Chapter 79 – Zander POV
I shouldn't have gone.
I knew what would happen the moment the summons came with my grandfather's seal on the envelope—tight, black wax pressed like a threat. But part of me still held onto the illusion that maybe this time would be different.
It wasn't.
The Vale estate is cold in ways that go beyond temperature. Opulence bleeds from every marble surface, but none of it feels alive. The halls are quiet, not with peace, but with control.
I walked through them like a guest, not an heir. Not a son.
My uncles barely looked at me. My cousins offered hollow greetings with too-sharp smiles. And my grandfather—he gave me the same thin-lipped scowl he always does when I walk into a room wearing freedom.
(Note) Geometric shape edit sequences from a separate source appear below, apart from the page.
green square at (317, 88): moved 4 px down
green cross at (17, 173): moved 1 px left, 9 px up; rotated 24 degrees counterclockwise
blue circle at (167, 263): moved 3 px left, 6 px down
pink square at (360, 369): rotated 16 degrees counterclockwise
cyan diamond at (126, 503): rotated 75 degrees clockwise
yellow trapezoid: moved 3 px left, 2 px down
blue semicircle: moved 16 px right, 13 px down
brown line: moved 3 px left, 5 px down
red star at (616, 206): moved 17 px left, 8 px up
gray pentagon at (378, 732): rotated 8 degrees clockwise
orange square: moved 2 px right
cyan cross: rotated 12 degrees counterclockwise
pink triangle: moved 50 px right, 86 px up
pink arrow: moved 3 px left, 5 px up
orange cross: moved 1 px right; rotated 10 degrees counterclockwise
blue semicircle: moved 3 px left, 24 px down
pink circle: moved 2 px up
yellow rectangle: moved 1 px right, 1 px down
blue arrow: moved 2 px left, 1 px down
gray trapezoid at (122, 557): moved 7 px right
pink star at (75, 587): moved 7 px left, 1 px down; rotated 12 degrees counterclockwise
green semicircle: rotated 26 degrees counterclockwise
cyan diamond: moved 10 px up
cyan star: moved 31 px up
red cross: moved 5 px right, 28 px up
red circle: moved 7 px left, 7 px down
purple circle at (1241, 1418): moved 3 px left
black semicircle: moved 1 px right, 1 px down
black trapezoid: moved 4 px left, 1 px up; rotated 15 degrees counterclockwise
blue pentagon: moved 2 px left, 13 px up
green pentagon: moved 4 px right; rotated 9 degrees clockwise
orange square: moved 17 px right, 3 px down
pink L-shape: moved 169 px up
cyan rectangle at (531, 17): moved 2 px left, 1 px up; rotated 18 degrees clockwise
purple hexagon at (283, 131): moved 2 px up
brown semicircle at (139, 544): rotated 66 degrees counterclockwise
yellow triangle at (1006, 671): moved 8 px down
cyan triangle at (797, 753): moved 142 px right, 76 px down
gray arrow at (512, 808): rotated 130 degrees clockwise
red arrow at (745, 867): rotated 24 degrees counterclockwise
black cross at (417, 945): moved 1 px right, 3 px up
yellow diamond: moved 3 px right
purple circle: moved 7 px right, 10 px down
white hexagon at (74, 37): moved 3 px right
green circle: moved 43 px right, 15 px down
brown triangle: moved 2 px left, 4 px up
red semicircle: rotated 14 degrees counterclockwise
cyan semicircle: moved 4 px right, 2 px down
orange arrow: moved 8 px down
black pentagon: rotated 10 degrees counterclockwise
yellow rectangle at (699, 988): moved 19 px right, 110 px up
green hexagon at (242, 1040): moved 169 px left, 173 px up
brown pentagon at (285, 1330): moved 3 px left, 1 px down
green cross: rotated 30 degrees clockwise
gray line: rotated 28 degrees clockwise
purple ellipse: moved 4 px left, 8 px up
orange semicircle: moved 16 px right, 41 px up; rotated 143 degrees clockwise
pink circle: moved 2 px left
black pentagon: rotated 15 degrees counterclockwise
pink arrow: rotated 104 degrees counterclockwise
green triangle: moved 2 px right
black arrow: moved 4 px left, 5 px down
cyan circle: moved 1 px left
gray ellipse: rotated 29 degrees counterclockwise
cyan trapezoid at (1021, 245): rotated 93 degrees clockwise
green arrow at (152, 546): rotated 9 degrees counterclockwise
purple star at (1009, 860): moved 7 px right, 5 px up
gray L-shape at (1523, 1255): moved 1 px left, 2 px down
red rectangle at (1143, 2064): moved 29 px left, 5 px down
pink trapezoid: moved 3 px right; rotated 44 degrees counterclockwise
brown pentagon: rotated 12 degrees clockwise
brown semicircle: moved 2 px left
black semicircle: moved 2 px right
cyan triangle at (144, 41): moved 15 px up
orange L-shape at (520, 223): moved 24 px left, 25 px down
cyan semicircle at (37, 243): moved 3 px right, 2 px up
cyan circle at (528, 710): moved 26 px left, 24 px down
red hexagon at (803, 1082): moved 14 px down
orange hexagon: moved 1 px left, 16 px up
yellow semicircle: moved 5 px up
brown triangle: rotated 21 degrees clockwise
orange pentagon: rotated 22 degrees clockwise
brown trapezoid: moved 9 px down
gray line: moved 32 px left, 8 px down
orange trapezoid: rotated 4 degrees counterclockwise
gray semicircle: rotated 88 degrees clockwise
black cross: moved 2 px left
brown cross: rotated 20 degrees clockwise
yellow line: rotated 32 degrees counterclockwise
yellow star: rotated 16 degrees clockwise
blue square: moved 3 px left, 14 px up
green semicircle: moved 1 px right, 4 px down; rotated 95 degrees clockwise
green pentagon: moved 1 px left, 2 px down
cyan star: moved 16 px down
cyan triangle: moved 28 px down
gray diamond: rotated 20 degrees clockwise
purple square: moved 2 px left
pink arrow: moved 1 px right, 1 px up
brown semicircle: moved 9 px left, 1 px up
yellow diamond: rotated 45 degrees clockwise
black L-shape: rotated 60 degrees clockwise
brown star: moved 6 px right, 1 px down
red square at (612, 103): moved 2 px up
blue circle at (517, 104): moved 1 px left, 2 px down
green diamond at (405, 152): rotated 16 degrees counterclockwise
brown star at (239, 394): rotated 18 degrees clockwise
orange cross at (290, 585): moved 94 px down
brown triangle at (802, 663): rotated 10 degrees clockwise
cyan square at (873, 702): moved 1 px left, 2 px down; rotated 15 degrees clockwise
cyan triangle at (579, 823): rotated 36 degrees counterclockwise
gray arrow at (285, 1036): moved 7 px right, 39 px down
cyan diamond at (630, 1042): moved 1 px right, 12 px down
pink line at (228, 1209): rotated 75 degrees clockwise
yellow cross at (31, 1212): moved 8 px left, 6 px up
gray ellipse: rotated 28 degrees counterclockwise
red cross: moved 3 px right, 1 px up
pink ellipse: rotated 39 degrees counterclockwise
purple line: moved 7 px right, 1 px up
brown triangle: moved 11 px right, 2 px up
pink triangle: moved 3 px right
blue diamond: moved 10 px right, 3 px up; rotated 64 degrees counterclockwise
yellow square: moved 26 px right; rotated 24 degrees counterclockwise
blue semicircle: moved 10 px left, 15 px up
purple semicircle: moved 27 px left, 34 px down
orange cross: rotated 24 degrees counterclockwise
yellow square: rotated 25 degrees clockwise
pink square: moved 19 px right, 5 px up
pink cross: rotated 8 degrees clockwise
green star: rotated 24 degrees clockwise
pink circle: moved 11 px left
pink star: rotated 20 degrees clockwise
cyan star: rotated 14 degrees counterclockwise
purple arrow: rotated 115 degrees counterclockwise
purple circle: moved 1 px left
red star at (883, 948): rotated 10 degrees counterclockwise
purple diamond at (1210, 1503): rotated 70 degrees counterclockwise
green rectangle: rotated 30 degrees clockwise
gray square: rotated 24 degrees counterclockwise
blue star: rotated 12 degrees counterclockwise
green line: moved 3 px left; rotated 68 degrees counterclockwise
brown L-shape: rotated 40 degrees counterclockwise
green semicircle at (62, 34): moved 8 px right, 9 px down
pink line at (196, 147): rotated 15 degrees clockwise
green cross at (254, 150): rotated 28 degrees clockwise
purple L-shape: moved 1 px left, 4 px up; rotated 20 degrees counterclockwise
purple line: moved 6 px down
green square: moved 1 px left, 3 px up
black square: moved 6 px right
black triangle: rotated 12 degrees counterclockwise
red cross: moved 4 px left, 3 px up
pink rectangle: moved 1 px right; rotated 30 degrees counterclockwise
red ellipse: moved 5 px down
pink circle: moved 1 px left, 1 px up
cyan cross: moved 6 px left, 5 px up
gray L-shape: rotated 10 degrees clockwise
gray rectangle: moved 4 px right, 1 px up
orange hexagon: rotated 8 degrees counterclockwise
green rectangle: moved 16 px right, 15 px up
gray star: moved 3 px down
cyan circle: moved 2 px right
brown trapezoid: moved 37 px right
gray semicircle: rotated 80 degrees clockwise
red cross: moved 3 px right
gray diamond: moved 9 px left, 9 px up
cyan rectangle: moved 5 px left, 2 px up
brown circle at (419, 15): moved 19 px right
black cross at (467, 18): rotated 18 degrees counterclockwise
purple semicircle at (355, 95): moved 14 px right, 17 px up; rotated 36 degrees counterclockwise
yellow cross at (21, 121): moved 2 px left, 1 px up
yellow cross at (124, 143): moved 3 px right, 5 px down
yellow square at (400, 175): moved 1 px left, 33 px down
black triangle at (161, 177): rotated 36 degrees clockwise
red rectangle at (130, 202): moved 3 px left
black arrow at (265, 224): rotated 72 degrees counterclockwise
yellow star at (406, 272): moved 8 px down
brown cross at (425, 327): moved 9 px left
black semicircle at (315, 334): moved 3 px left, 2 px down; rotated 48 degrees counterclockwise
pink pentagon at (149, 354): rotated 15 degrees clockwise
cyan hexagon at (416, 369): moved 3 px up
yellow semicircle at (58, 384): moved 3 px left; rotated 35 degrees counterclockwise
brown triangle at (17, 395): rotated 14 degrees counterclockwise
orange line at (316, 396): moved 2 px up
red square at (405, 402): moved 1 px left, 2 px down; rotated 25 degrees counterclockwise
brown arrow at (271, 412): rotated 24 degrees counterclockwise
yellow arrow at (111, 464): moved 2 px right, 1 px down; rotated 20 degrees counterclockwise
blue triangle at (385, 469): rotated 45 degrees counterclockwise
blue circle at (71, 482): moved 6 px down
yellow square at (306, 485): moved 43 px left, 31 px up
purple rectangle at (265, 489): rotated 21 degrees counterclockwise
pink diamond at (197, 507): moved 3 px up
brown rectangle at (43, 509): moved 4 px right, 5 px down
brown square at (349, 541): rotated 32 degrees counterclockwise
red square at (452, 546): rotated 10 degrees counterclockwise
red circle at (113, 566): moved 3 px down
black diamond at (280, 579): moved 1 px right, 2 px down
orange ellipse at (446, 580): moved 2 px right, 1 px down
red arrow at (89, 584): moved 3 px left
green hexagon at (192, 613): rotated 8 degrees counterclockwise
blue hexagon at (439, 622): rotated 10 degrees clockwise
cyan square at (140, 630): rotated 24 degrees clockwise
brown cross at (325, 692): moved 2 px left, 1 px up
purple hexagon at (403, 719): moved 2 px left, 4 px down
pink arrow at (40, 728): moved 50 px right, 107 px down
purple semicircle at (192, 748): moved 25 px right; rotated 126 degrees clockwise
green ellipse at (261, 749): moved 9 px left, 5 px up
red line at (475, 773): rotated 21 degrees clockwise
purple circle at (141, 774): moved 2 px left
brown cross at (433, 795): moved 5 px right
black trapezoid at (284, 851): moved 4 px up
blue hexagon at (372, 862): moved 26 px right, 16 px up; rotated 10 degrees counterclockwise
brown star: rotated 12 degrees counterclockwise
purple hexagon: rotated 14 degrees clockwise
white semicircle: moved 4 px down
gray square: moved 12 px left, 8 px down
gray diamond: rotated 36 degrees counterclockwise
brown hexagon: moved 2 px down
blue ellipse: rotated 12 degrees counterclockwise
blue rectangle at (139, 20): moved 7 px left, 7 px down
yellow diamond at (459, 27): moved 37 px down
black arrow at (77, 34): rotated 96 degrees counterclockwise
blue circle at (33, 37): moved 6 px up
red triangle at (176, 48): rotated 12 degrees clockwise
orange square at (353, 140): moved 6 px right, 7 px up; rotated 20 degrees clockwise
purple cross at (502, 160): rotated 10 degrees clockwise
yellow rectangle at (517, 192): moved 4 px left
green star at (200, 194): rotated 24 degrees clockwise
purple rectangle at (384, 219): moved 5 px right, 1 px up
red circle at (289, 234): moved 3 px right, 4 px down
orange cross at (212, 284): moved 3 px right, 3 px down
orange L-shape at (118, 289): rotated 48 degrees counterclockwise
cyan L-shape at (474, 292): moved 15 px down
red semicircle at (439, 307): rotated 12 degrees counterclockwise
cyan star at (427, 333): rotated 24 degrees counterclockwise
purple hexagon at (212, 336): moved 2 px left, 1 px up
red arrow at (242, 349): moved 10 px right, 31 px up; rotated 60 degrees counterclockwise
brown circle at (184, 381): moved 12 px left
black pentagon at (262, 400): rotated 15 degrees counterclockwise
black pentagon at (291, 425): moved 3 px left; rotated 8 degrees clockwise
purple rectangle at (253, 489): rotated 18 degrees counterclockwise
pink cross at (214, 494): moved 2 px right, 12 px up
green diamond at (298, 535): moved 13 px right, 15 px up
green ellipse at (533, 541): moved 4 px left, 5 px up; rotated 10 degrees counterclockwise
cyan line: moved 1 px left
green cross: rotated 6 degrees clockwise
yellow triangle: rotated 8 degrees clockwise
"Heard your omega's making headlines again," he said, sipping brandy like it was laced with disdain.
"Omega of the year. A model. How quaint."
I didn't respond. I never do. The more I defend Ivan, the more they'll see him as a weakness.
The meeting was short. It always is. They wanted to remind me of my responsibilities. My image. My inheritance. As if I needed the warning. As if I didn't already walk a razor's edge, balancing what I want with what they demand.
I left before dessert.
Now I'm in my car, engine idling in the parking structure beneath Vale Tower. I haven't called Ivan. I haven't answered his texts.
Not because I don't want to. Because if I hear his voice, I'll break.
He doesn't deserve the poison in my veins right now.
I grip the steering wheel until my knuckles whiten, then force myself to move. To breathe. To pretend like I'm not that same kid who used to stand in the mirror and rehearse apologies for being born wrong in a family obsessed with appearances—one that thinks their shit glitters like gold.
But even as I step into the elevator, even as the doors glide shut, the ghost of my grandfather's voice follows me:
"Do you really believe you'll keep that omega, Zander? When he sees the cost of loving a Vale?"
I close my eyes.
God, I wish I hadn't gone.
I shove the thought aside and steel my spine. Work. Work will distract me.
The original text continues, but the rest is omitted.